• [Exercise details]: Beginning with the top line of the listing below, give again every line up to and including the line with "rose et noir, apporte une to"; pictures do not belong in the copy.

• [Provided material]:

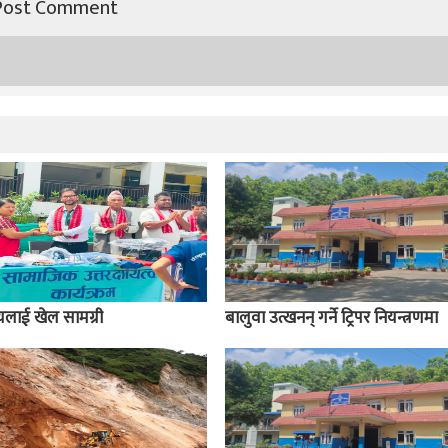
ालयलाई खेल सामग्री
बालुवा उत्खनन् गर्ने ट्रिपर नियन्त्रणमा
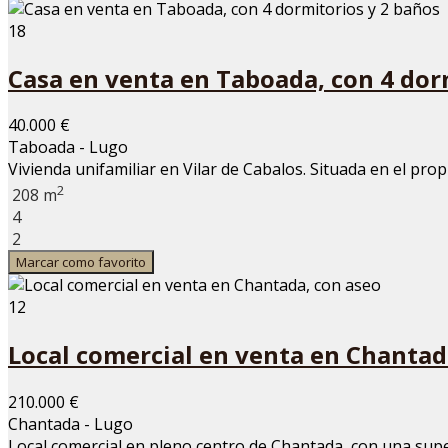
18
Casa en venta en Taboada, con 4 dor
40.000 €
Taboada - Lugo
Vivienda unifamiliar en Vilar de Cabalos. Situada en el propio 
2
208 m
4
2
Marcar como favorito
12
Local comercial en venta en Chantad
210.000 €
Chantada - Lugo
Local comercial en pleno centro de Chantada, con una superfi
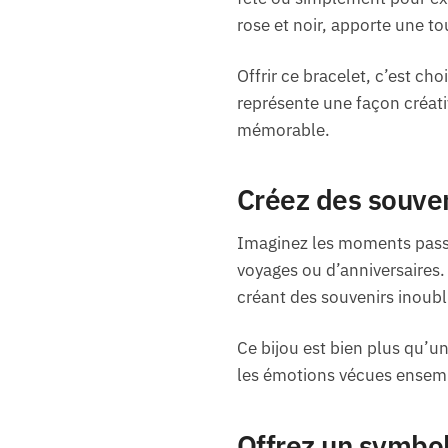
rose et noir, apporte une to
Offrir ce bracelet, c’est ch
représente une façon créati
mémorable.
Créez des souven
Imaginez les moments passé
voyages ou d’anniversaires.
créant des souvenirs inoubl
Ce bijou est bien plus qu’u
les émotions vécues ensemble
Offrez un symbol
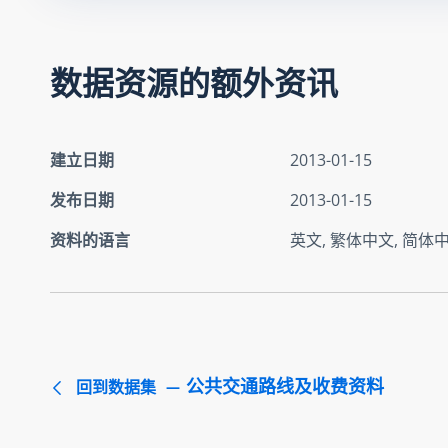
数据资源的额外资讯
建立日期
2013-01-15
发布日期
2013-01-15
资料的语言
英文, 繁体中文, 简体
公共交通路线及收费资料
回到数据集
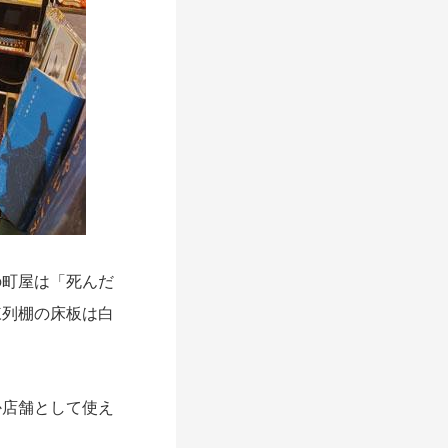
の町屋は「死んだ
陳列棚の床板は白
か店舗として使え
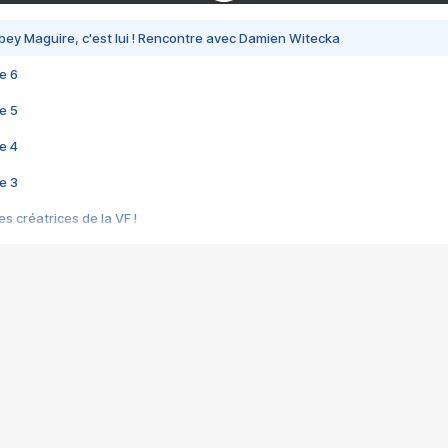
bey Maguire, c'est lui ! Rencontre avec Damien Witecka
e 6
e 5
e 4
e 3
s créatrices de la VF !
e 2
e 1
e Mektoub My Love arrive enfin ! Rencontre avec Shaïn Boumedine et Sal
i : après Toni en famille
elle réalise le bouleversant Dites lui que je l'aime
ais ! Rencontre autour de Vie privée de Rebecca Zlotowski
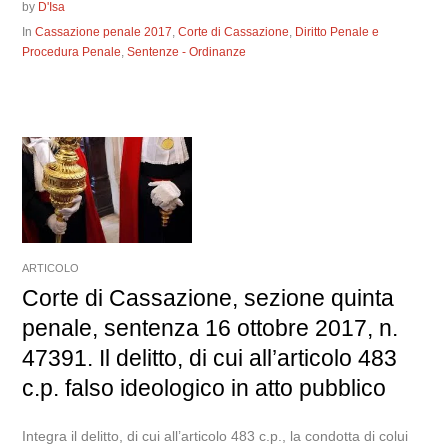
by
D'Isa
In
Cassazione penale 2017
,
Corte di Cassazione
,
Diritto Penale e
Procedura Penale
,
Sentenze - Ordinanze
ARTICOLO
Corte di Cassazione, sezione quinta
penale, sentenza 16 ottobre 2017, n.
47391. Il delitto, di cui all’articolo 483
c.p. falso ideologico in atto pubblico
Integra il delitto, di cui all’articolo 483 c.p., la condotta di colui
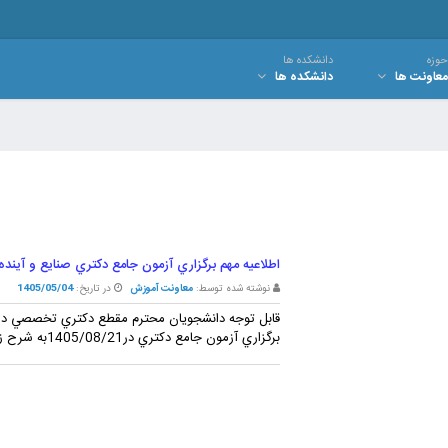
حوزه
دانشکده ها
معاونت ها
دانشکده ها
اطلاعيه مهم برگزاري آزمون جامع دکتري صنايع و آينده پژ
نوشته شده توسط:
معاونت آموزش
در تاریخ:
1405/05/04
قابل توجه دانشجويان محترم مقطع دکتري تخصصي دانش
برگزاري آزمون جامع دکتري در1405/08/21به شرح زير مي باشد: 1- آزمون جامع دکتري براي رشته هاي مهند ...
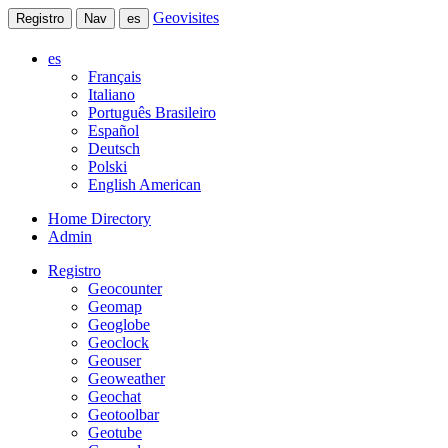
Geovisites
Registro
Nav
es
es
Français
Italiano
Português Brasileiro
Español
Deutsch
Polski
English American
Home Directory
Admin
Registro
Geocounter
Geomap
Geoglobe
Geoclock
Geouser
Geoweather
Geochat
Geotoolbar
Geotube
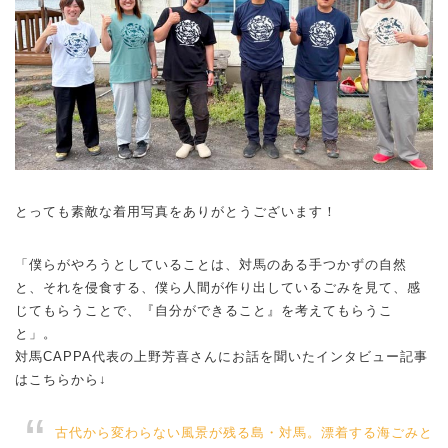
とっても素敵な着用写真をありがとうございます！
「僕らがやろうとしていることは、対馬のある手つかずの自然
と、それを侵食する、僕ら人間が作り出しているごみを見て、感
じてもらうことで、『自分ができること』を考えてもらうこ
と」。
対馬CAPPA代表の上野芳喜さんにお話を聞いたインタビュー記事
はこちらから↓
古代から変わらない風景が残る島・対馬。漂着する海ごみと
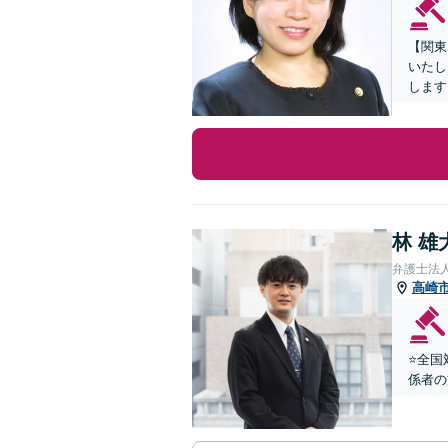
【関東
いたし
します
林 雄
弁護士法
高崎
⭐️全
係者の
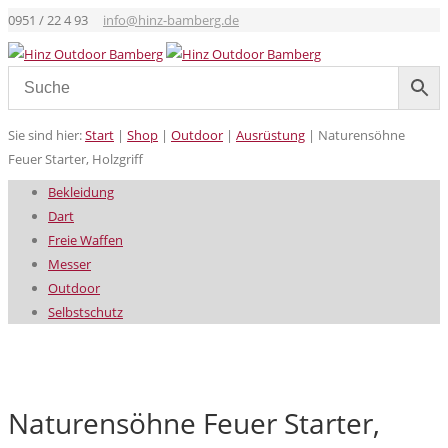
0951 / 22 4 93
info@hinz-bamberg.de
Sie sind hier:
Start
|
Shop
|
Outdoor
|
Ausrüstung
|
Naturensöhne
Feuer Starter, Holzgriff
Bekleidung
Dart
Freie Waffen
Messer
Outdoor
Selbstschutz
Naturensöhne Feuer Starter,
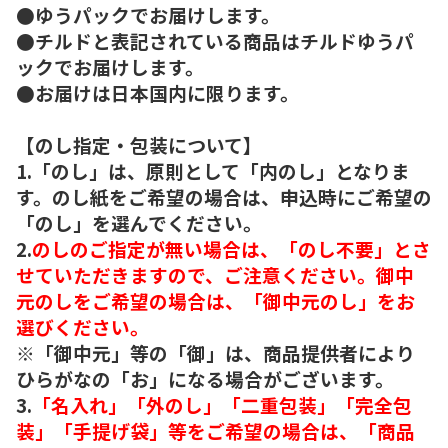
●ゆうパックでお届けします。
●チルドと表記されている商品はチルドゆうパ
ックでお届けします。
●お届けは日本国内に限ります。
【のし指定・包装について】
1.「のし」は、原則として「内のし」となりま
す。のし紙をご希望の場合は、申込時にご希望の
「のし」を選んでください。
2.
のしのご指定が無い場合は、「のし不要」とさ
せていただきますので、ご注意ください。御中
元のしをご希望の場合は、「御中元のし」をお
選びください。
※「御中元」等の「御」は、商品提供者により
ひらがなの「お」になる場合がございます。
3.
「名入れ」「外のし」「二重包装」「完全包
装」「手提げ袋」等をご希望の場合は、「商品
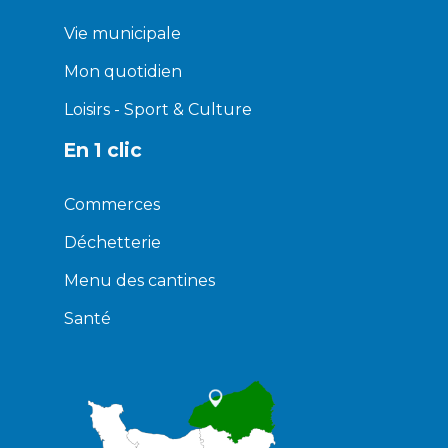
Vie municipale
Mon quotidien
Loisirs - Sport & Culture
En 1 clic
Commerces
Déchetterie
Menu des cantines
Santé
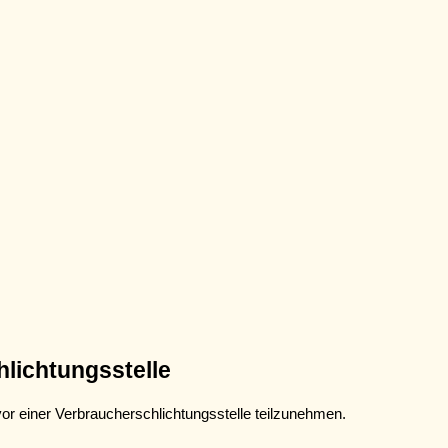
hlichtungs­stelle
n vor einer Verbraucherschlichtungsstelle teilzunehmen.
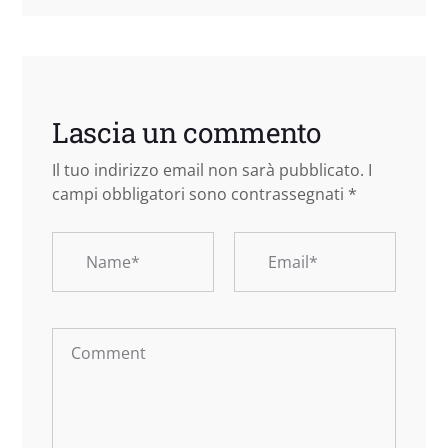
Lascia un commento
Il tuo indirizzo email non sarà pubblicato.
I
campi obbligatori sono contrassegnati
*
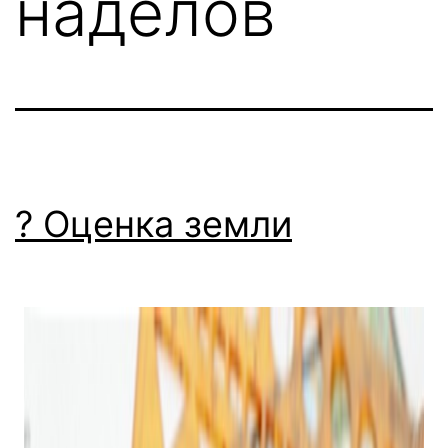
наделов
? Оценка земли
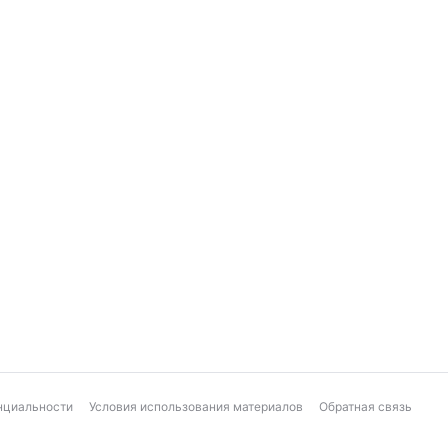
нциальности
Условия использования материалов
Обратная связь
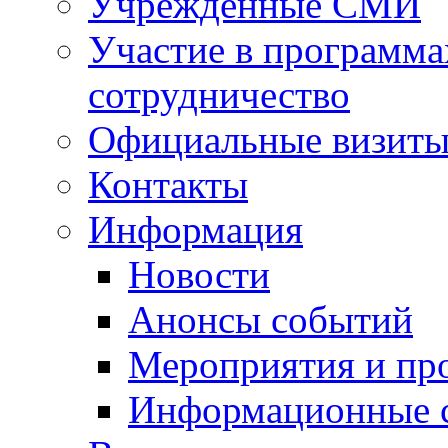
Учрежденные СМИ
Участие в программа
сотрудничество
Официальные визиты 
Контакты
Информация
Новости
Анонсы событий
Мероприятия и пр
Информационные 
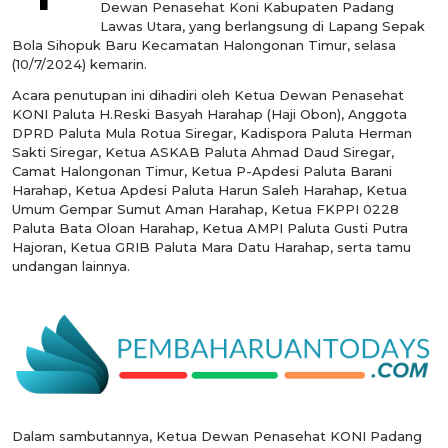
Dewan Penasehat Koni Kabupaten Padang
Lawas Utara, yang berlangsung di Lapang Sepak
Bola Sihopuk Baru Kecamatan Halongonan Timur, selasa
(10/7/2024) kemarin.
Acara penutupan ini dihadiri oleh Ketua Dewan Penasehat
KONI Paluta H.Reski Basyah Harahap (Haji Obon), Anggota
DPRD Paluta Mula Rotua Siregar, Kadispora Paluta Herman
Sakti Siregar, Ketua ASKAB Paluta Ahmad Daud Siregar,
Camat Halongonan Timur, Ketua P-Apdesi Paluta Barani
Harahap, Ketua Apdesi Paluta Harun Saleh Harahap, Ketua
Umum Gempar Sumut Aman Harahap, Ketua FKPPI 0228
Paluta Bata Oloan Harahap, Ketua AMPI Paluta Gusti Putra
Hajoran, Ketua GRIB Paluta Mara Datu Harahap, serta tamu
undangan lainnya.
Dalam sambutannya, Ketua Dewan Penasehat KONI Padang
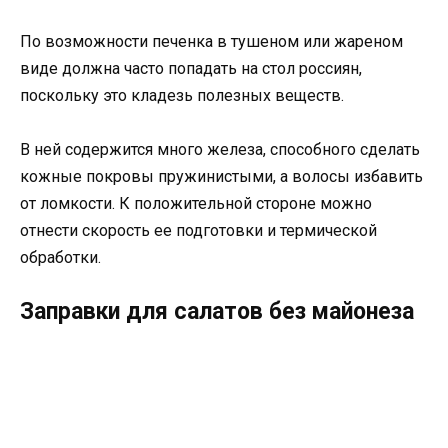
По возможности печенка в тушеном или жареном
виде должна часто попадать на стол россиян,
поскольку это кладезь полезных веществ.
В ней содержится много железа, способного сделать
кожные покровы пружинистыми, а волосы избавить
от ломкости. К положительной стороне можно
отнести скорость ее подготовки и термической
обработки.
Заправки для салатов без майонеза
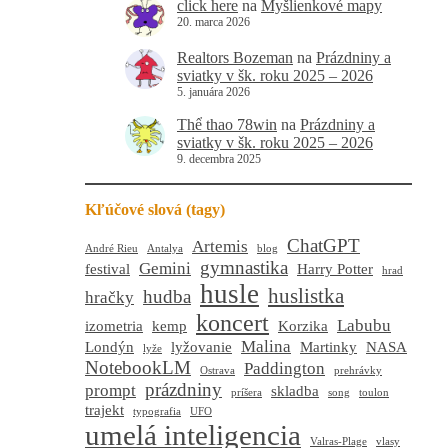
click here
na
Myšlienkové mapy
20. marca 2026
Realtors Bozeman
na
Prázdniny a
sviatky v šk. roku 2025 – 2026
5. januára 2026
Thể thao 78win
na
Prázdniny a
sviatky v šk. roku 2025 – 2026
9. decembra 2025
Kľúčové slová (tagy)
ChatGPT
Artemis
André Rieu
Antalya
blog
gymnastika
Gemini
festival
Harry Potter
hrad
husle
huslistka
hudba
hračky
koncert
Labubu
izometria
kemp
Korzika
Malina
Londýn
lyžovanie
Martinky
NASA
lyže
NotebookLM
Paddington
Ostrava
prehrávky
prázdniny
prompt
skladba
príšera
song
toulon
trajekt
typografia
UFO
umelá inteligencia
Valras-Plage
vlasy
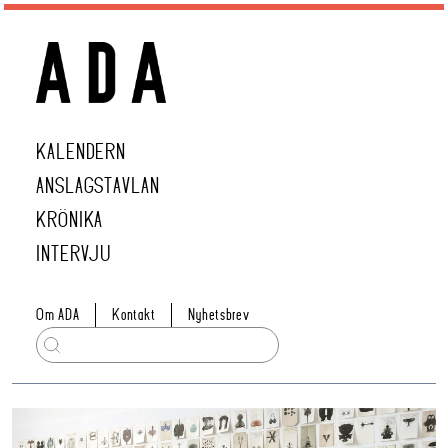
KALENDERN
ANSLAGSTAVLAN
KRÖNIKA
INTERVJU
Om ADA
Kontakt
Nyhetsbrev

• [Answer to this problem]:
ालयलाई खेल सामग्री
बालुवा उत्खनन् गर्ने ट्रिपर नियन्त्रणमा
18
Casa en venta en Taboada, con 4 dor
40.000 €
Taboada - Lugo
Vivienda unifamiliar en Vilar de Cabalos. Situada en el propio 
2
208 m
4
2
Marcar como favorito
12
Local comercial en venta en Chantad
210.000 €
Chantada - Lugo
Local comercial en pleno centro de Chantada, con una superfi
rose et noir, apporte une to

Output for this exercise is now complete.